Girl on the Run: The Hunt for America’s Most Wanted Woman, a Hulu docuseries, follows one of Indiana’s most divisive criminal cases, that of Sarah Jo Pender, once labeled the “female Charles Manson” and given 110 years for a double murder she maintains she did not commit. More than 20 years after the murders of Andrew Cataldi and Tricia Nordman in Indianapolis, the case remains hotly contested, scarred by skepticism and doubts about the integrity of the conviction.
What makes Pender’s story not only so compelling but so troubling is the sweeping change of narrative: The narrative has drastically changed. That same prosecutor who described her as a manipulative mastermind now publicly acknowledges sorry. The evidence that convicted her is now said to be unreliable. As the docuseries traces the chronology, it exposes a case that has changed from a sensational murder trial to a more wide-ranging discussion about wrongful convictions and the justice system’s ability to correct itself.
Here is the complete timeline of Sarah Jo Pender's murder trial, as shown on Girl on the Run: The Hunt for America’s Most Wanted Woman

2000: The murders
On October 24, 2000, Andrew Cataldi and Tricia Nordman suffered a 12-gauge shotgun blast that ended both their lives, portrayed in Girl on the Run: The Hunt for America’s Most Wanted Woman. Pender’s then-boyfriend, Richard Hull, said he pulled the trigger. At trial, prosecutors contended that Pender had urged Hull to commit the murders amid a falling-out over drugs and money. She had bought the shotgun and assisted in disposing of the bodies.
Pender has always claimed she did not mastermind the murders. In a 2023 interview from Rockville Correctional Facility, she said:
"I think that it's important that the CIU pay attention to my case out of these 400 cases, because the evidence is overwhelming that I didn't do it. I've paid 22 years of my life, five of those in solitary confinement, I've paid my dues and I deserve to be let at home."
She admitted to buying the weapon but said Hull told her he intended to shoot in the country. When she comes home, she's gone to shoot, and when she turns around, it's a body. Scared, she helped dump the bodies.
2002: Conviction and sentencing
Then Deputy Prosecutor Larry Sells, the defense lawyer, said she was “a female Charles Manson” and that she had manipulated Hull into killing their roommates. Pender was found guilty and sentenced to 110 years, as shown in Girl on the Run: The Hunt for America’s Most Wanted Woman.
Years later, the prosecution’s case began to weaken. A handwritten “snitch list” of key witness Floyd Pennington, a convicted child molester, had leaked. The list consisted of people who are ready to testify against in exchange for deals. Although Pender’s name was not on it, Sells said it signaled Pennington’s readiness to fabricate testimony.
"I know of no credible evidence that Sarah Pender actually shot anyone. As a matter of fact, there is evidence she did not."

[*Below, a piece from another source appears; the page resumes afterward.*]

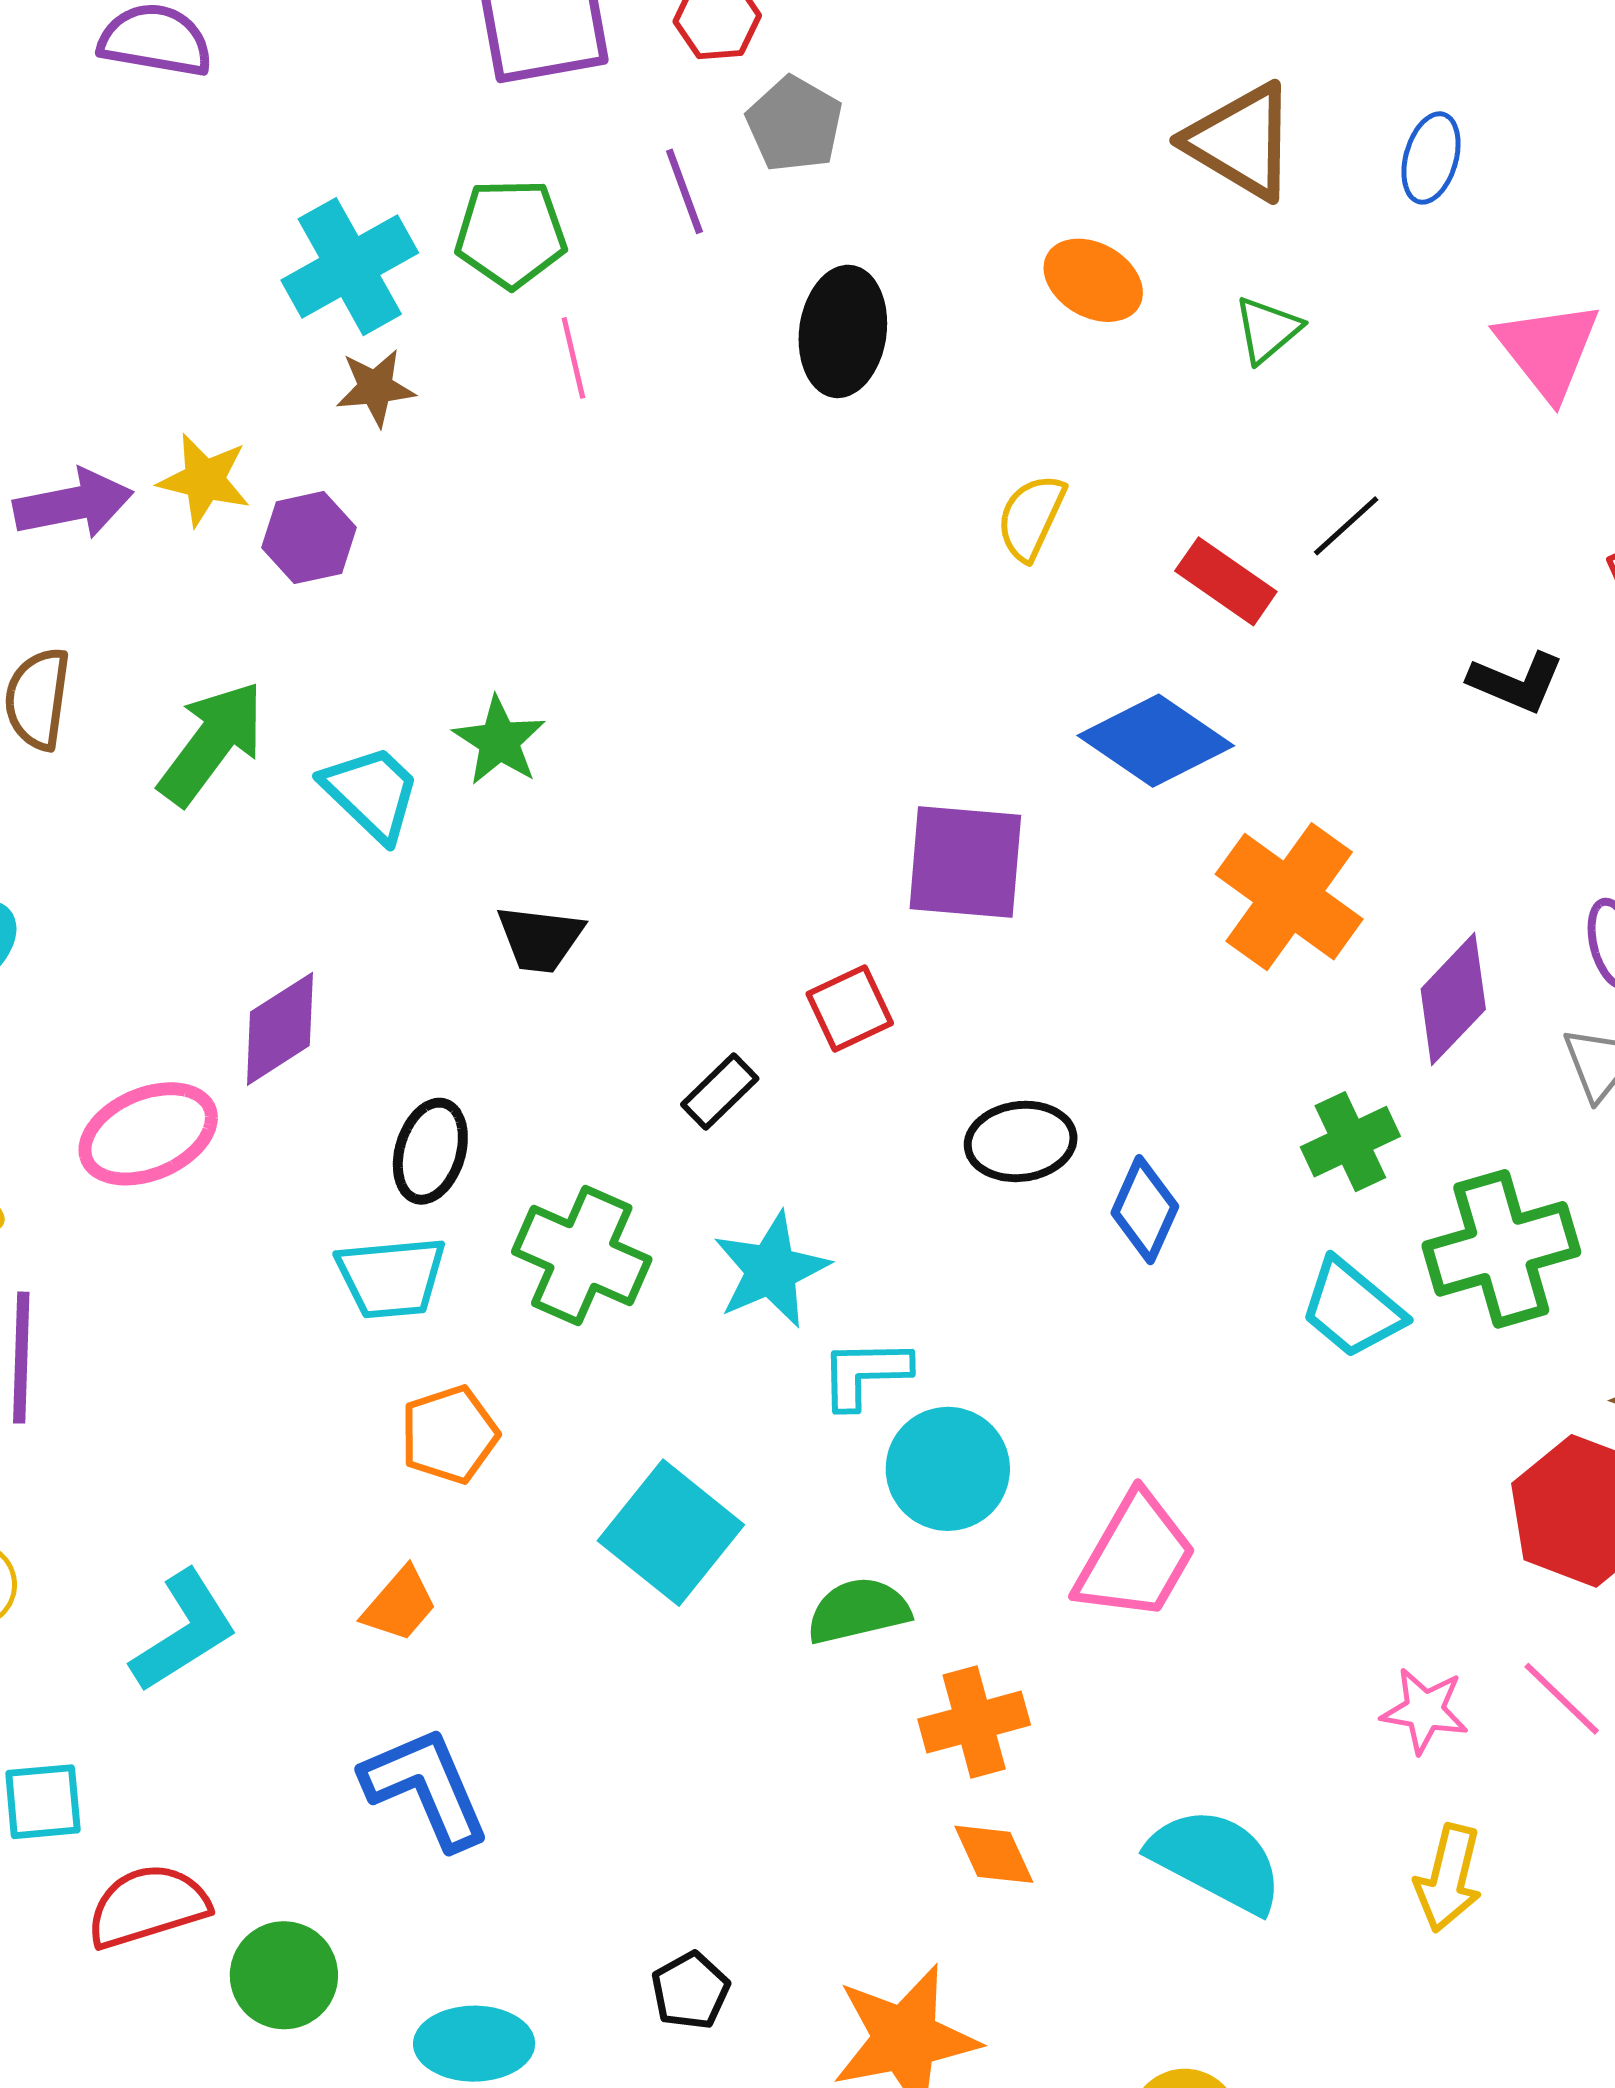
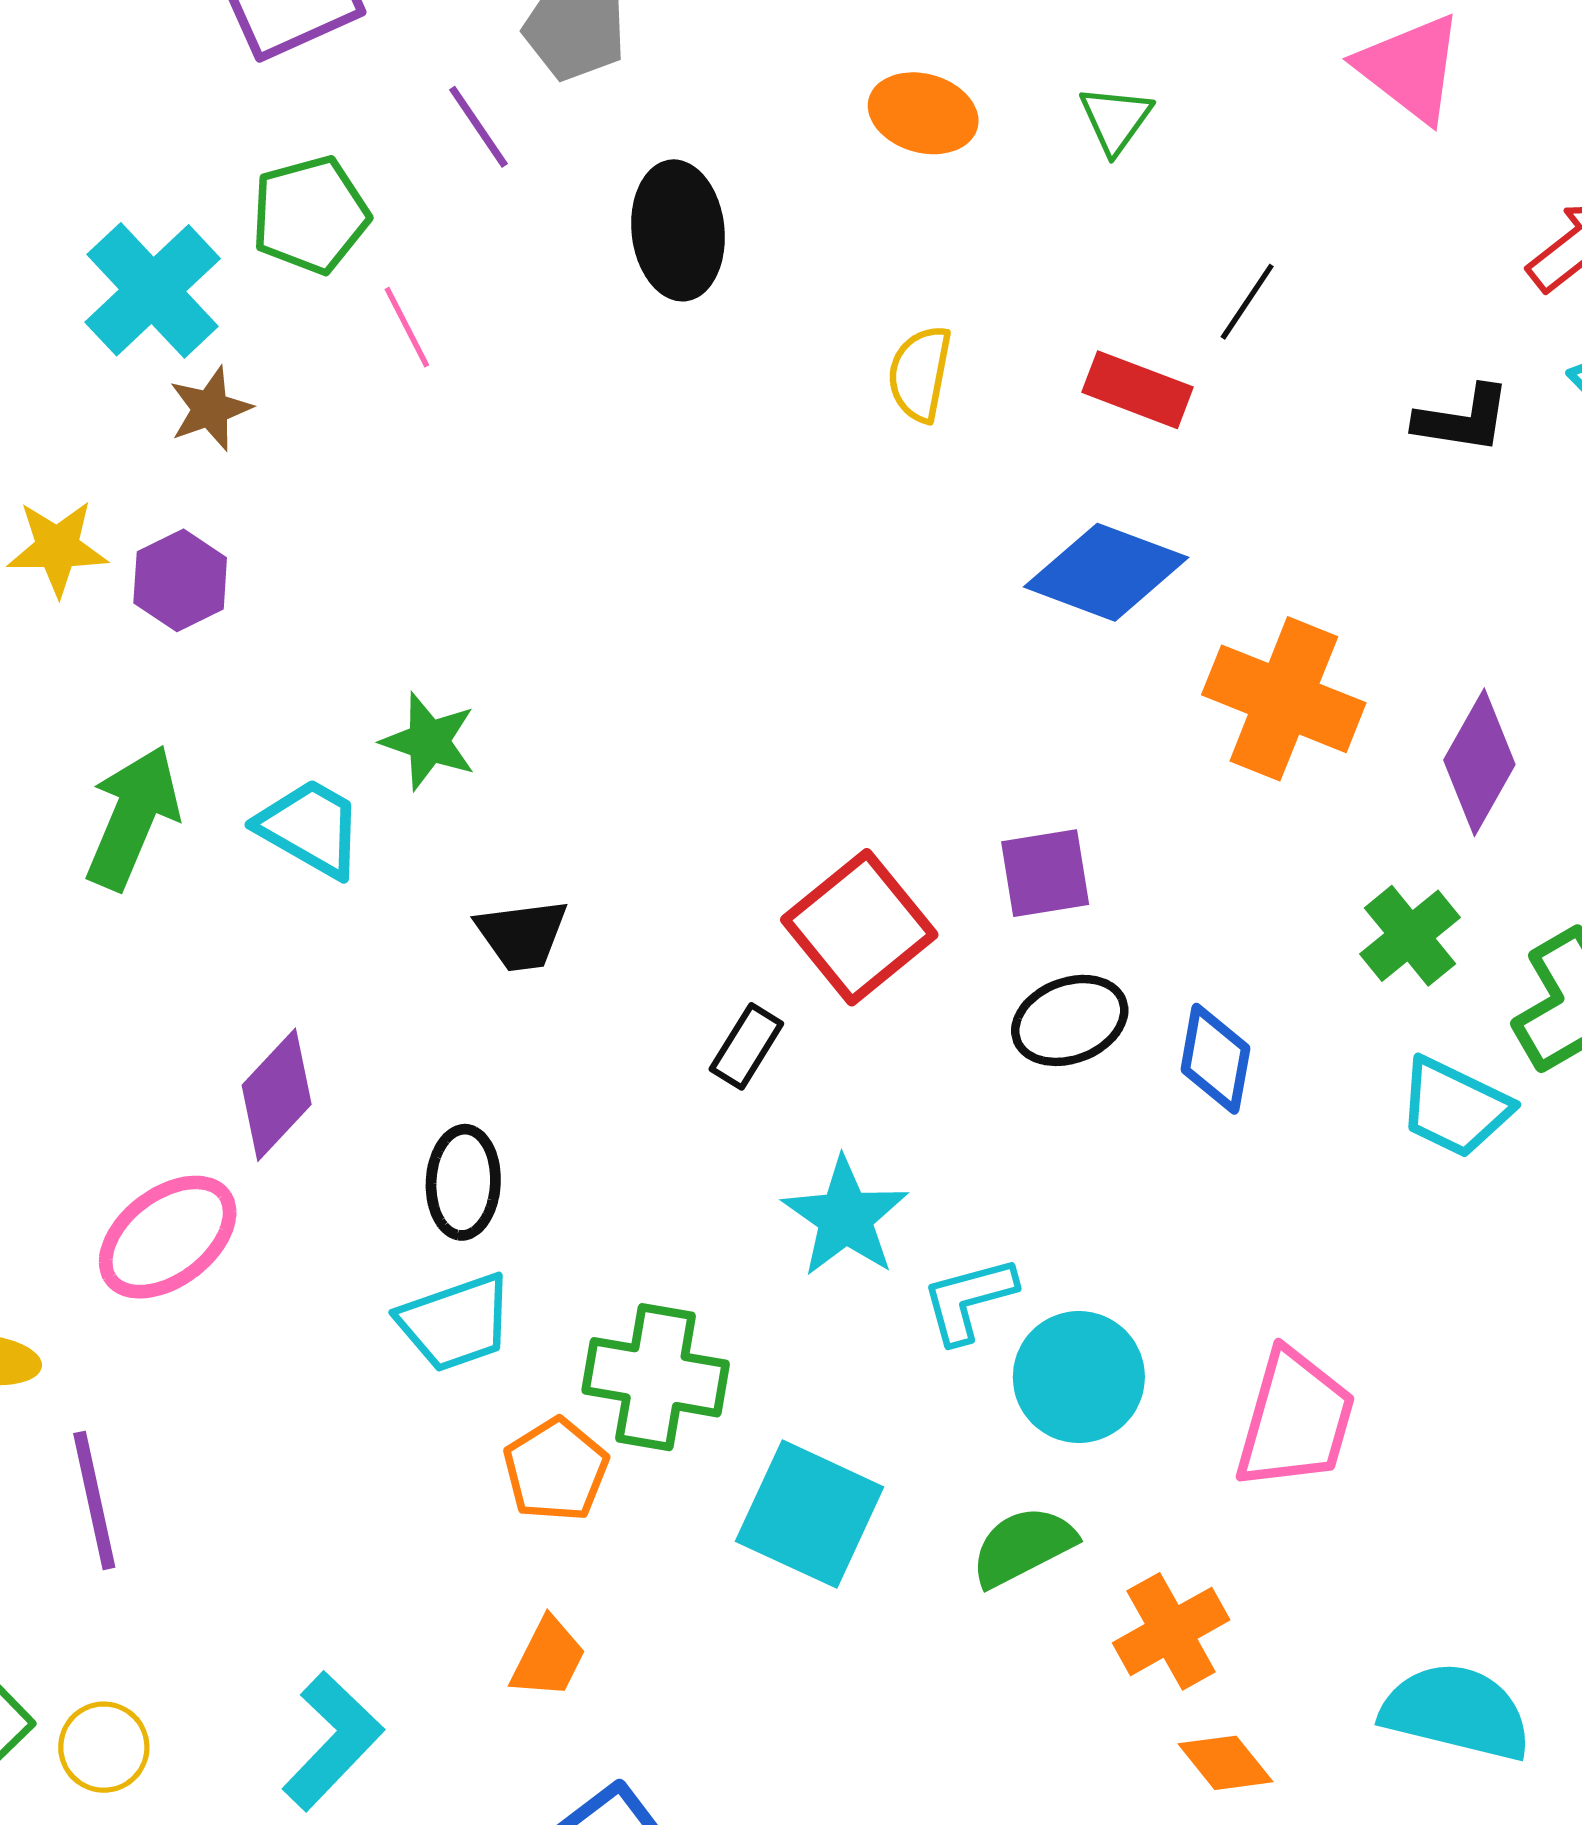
purple square: (965, 862) -> (1045, 873), moved, size x0.7
red square: (850, 1008) -> (859, 927), size x1.6
green cross: (582, 1255) -> (656, 1377), moved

He admitted, as explored in Girl on the Run: The Hunt for America’s Most Wanted Woman,
"If I'd known the stuff that I know now, I mean, there's no way that I would have prosecuted her. I'm so sorry that she's been there, especially this long."

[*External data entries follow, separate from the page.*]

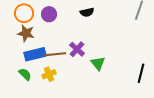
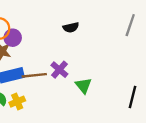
purple circle: (49, 14) -> (13, 38), moved
yellow cross: (49, 74) -> (17, 102), moved

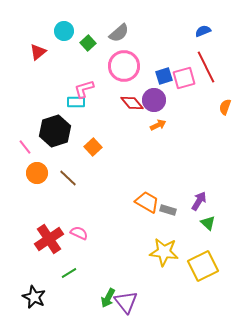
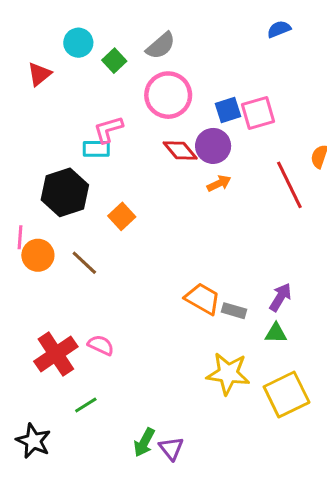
blue semicircle: (203, 31) -> (279, 29), moved
red line: (206, 67) -> (289, 185), moved
pink line: (25, 147) -> (20, 237), moved, turned 42
green triangle: (208, 223) -> (276, 333), moved, turned -42
purple triangle: (126, 302) -> (171, 448), size x0.7

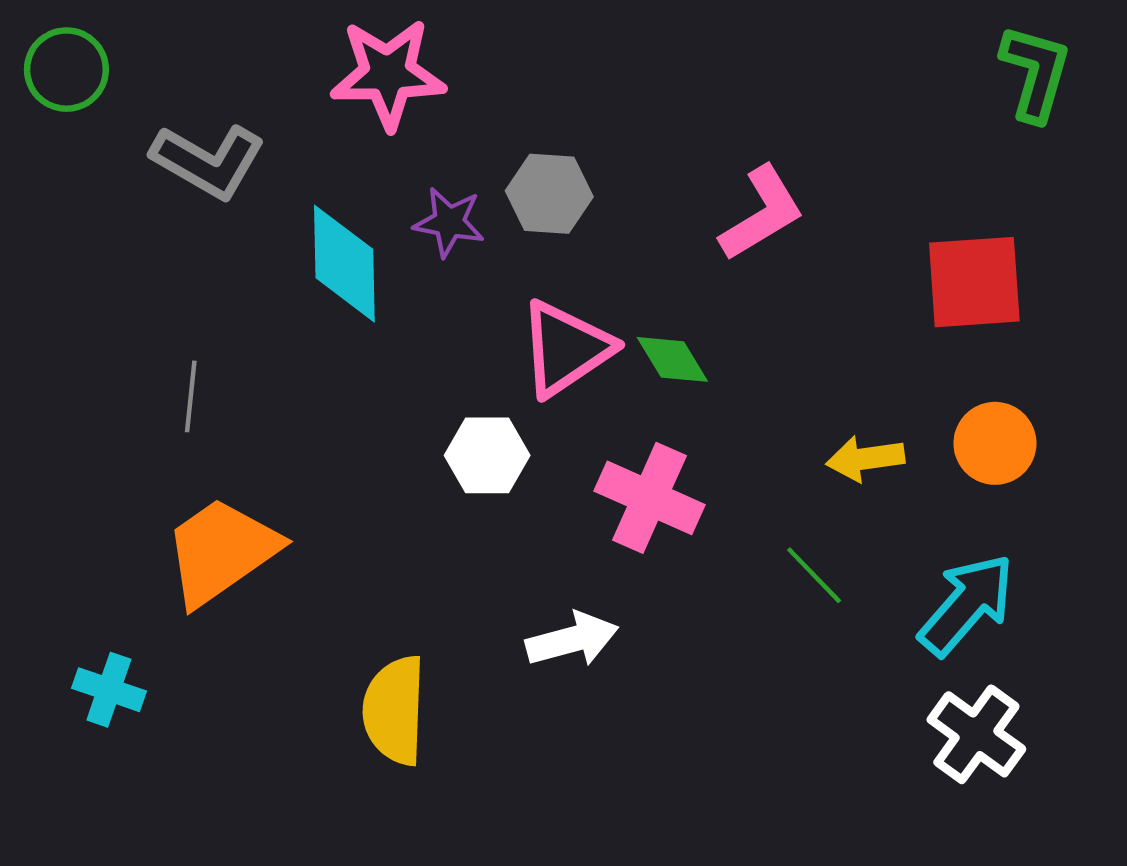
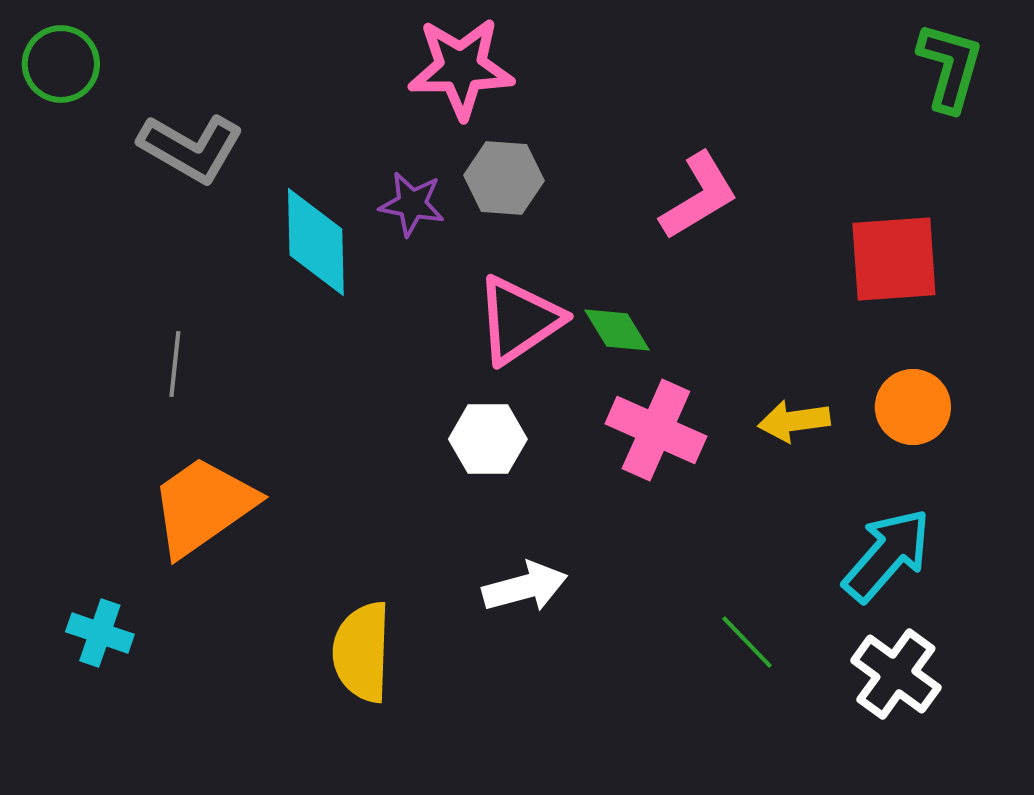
pink star: (388, 74) -> (461, 68), moved
white hexagon: (487, 455) -> (488, 439), moved
pink cross: (650, 498) -> (656, 430), moved
green line: (814, 575) -> (747, 642), moved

2008: Escape and solitary confinement
Pender got away from prison in 2008, a decision she later said was born out of desperation. After her capture, she spent five years in solitary confinement. In prison, she took advantage of educational and communal programs, and later received job offers and a graduate studies place contingent upon release.

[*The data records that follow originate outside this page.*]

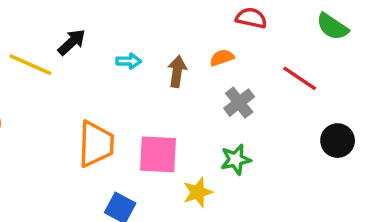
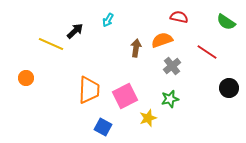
orange semicircle: (222, 58) -> (162, 40), size x1.5
cyan arrow: (129, 61) -> (108, 20), moved, turned 120
pink square: (158, 154) -> (125, 96), turned -30

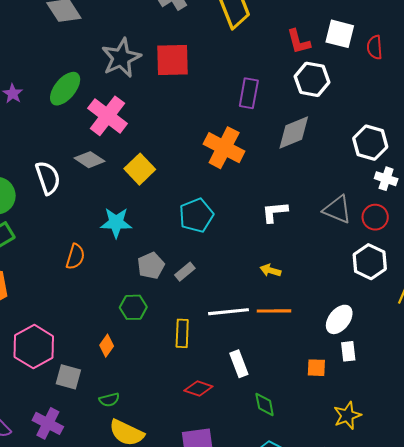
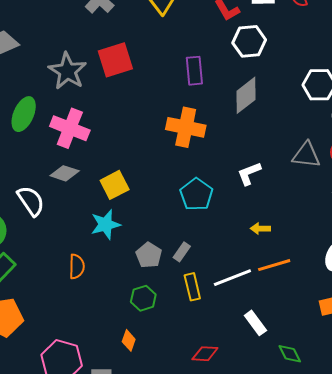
yellow square: (140, 169) -> (115, 185), moved, turned 32
cyan pentagon: (196, 215) -> (196, 194), moved
yellow rectangle: (182, 333) -> (192, 287), moved
red diamond: (198, 388) -> (205, 354), moved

2023: Sentence modification denied.
On 5th January 2023, Marion Superior Court Judge Kevin Snyder ruled against her petition for a reduction of sentence to time served. The one-page ruling did not give any reasoning, as shown in Girl on the Run: The Hunt for America’s Most Wanted Woman.
Victims’ family members remain firm. Steve Cataldi, one of the victim's family members, said,
"She's going to serve the rest of her life in prison. That's what she deserves."
Supporters were stunned. Former correctional officer Kelsey Kauffman said:
"I'm stunned. I'm amazed that the criminal justice system works in such a way that when the prosecutor says that someone is innocent, that doesn't carry an enormous amount of weight."
Pender’s father, Roland Pender, added:
"The Indiana justice system says once again, 'We never make a mistake.'"
As it turns back to the case, Girl on the Run: The Hunt for America’s Most Wanted Woman poses a haunting question for its viewers: was convicted murderer Sarah Jo Pender a calculating genius, or a woman who was falsely convicted in a miscarriage of justice, and the system did not want to reopen its findings?